Year: Team; Overall; Conference; Standing; Bowl/playoffs
California Golden Bears (Pacific-10 Conference) (1996)
1996: California; 6–6; 3–5; 5th; L Aloha
California:: 6–6; 3–5
Total:: 6–6

===NFL===

| Team | Year | Regular season |  |  |  |  | Postseason |  |  |  |
| Won | Lost | Ties | Win % | Finish | Won | Lost | Win % | Result |
| SF | 1997 | 13 | 3 | 0 | .813 | 1st in NFC West | 1 | 1 | .500 | Lost to Green Bay Packers in NFC Championship Game |
| SF | 1998 | 12 | 4 | 0 | .750 | 2nd in NFC West | 1 | 1 | .500 | Lost to Atlanta Falcons in NFC Divisional Game |
| SF | 1999 | 4 | 12 | 0 | .250 | 4th in NFC West | – | – | – | – |
| SF | 2000 | 6 | 10 | 0 | .375 | 4th in NFC West | – | – | – | – |
| SF | 2001 | 12 | 4 | 0 | .750 | 2nd in NFC West | 0 | 1 | .000 | Lost to Green Bay Packers in NFC Wild Card Game |
| SF | 2002 | 10 | 6 | 0 | .625 | 1st in NFC West | 1 | 1 | .500 | Lost to Tampa Bay Buccaneers in NFC Divisional Game |
| SF Total |  | 57 | 39 | 0 | .594 |  | 3 | 4 | .429 |  |
| DET | 2003 | 5 | 11 | 0 | .313 | 4th in NFC North | – | – | – | – |
| DET | 2004 | 6 | 10 | 0 | .375 | 3rd in NFC North | – | – | – | – |
| DET | 2005 | 4 | 7 | 0 | .364 | (Fired) | – | – | – | – |
| DET Total |  | 15 | 28 | 0 | .349 |  | – | – | – |  |
| Total |  | 72 | 67 | 0 | .518 |  | 3 | 4 | .429 |  |

==After coaching==
Since being fired by the Detroit Lions, Mariucci has not returned to coaching. He has since been hired by NFL Network to work on their show NFL GameDay and contribute as an analyst on NFL Network's four-hour pregame show "NFL GameDay Morning," as well as provide follow-up reports from the late afternoon and Sunday night matchups on "NFL GameDay Highlights."
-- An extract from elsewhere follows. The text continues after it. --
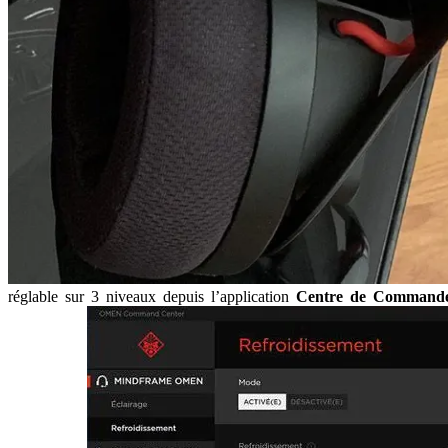
réglable sur 3 niveaux depuis l’application
Centre de Command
Mariucci now resides in Monte Sereno, California. He has four children: Stephen, Tyler, Adam, and Brielle. His eldest son Tyler is Senior Associate Athletics Director for Development at Fresno State University. Adam works in Real Estate in New York City and his son Stephen is country music artist, Stephen Ray.

In 2011, Mariucci founded the Mariucci Family Foundation. It is a 501(c)(3) non-profit organization dedicated to providing opportunities and support for underserved youth and families.

Shortly after Pete Carroll left University of Southern California (USC), Mariucci was reportedly seen on campus, and ESPN's Adam Schefter reported shortly thereafter that Mariucci was a candidate for the Trojans head coach position and that the university had "made contact" with the announcer.

Following the dismissal of Arkansas head coach Bobby Petrino in April 2012, Mariucci was recommended as a replacement by Carroll.

Mariucci expressed interest in the head coaching job of the San Diego Chargers in late 2012 with speculation of Norv Turner's departure from San Diego.

Mariucci grew up a fan of the Packers, and remained one during and after his NFL career. His family's Packers season tickets are in Mariucci's name.

== Philanthropy ==

In 1998 Mariucci partnered with a local bocce club and restaurant to create a "Battle of the Bay" charity tournament. The tournament later added another former NFL coach, John Madden. The tournament has raised money for local groups such at the Los Gatos-Monte Sereno Police Department and Los Gatos High School, among others.